La vicenda è quella che ha al centro il presunto affidamento diretto alla Dama Spa, il 16 aprile scorso, senza gara, di circa 75mila camici destinati agli operatori sanitari della Regione, presentati dalle parti come «donazione» ma che secondo la Procura di Milano sarebbero stati trasformati in un dono solo dopo i dubbi sollevati dalla trasmissione Report. La fornitura era basata su un contratto tra Aria, la centrale acquisti regionale, e Dama: l’affidamento fu poi trasformato in donazione, secondo l’accusa, quando venne a galla il conflitto di interessi della società dei familiari del governatore.

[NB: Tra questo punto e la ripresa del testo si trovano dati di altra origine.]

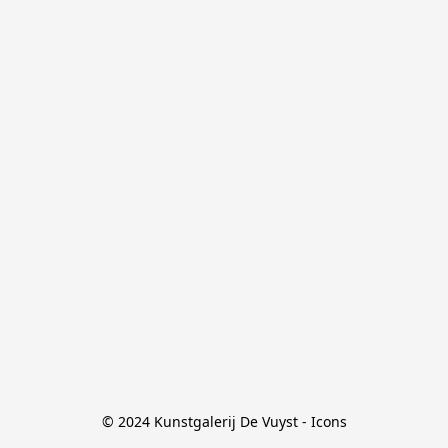
© 2024 Kunstgalerij De Vuyst - Icons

Secondo i pm ci sarebbe “la piena consapevolezza” di Andrea e Roberta Dini “riguardo alla situazione di conflitto di interessi” nel caso della fornitura di camici. I due fratelli, in particolare, avrebbero predisposto “strumentali donazioni di mascherine” per “precostituirsi una prova da utilizzare per replicare alle presumibili polemiche” sul conflitto di interessi sulla “commessa di camici”. In un messaggio tra Andrea Dini e un responsabile di Dama il primo scrive: “Dobbiamo donare molte più mascherine, se ci rompono per le forniture di camici causa cognato noi rispondiamo così”.
Le indagini milanesi seguono l’operazione della Gdf di Pavia che ieri ha acquisito memorie di altri telefoni, tra cui quello di Fontana, per il caso Diasorin-San Matteo. Un blitz giudicato “troppo invasivo” dallo stesso Fontana che ha ribadito la “legittimità” del suo operato e spiegato che nel suo telefono non c’è nulla di cui si possa preoccupare.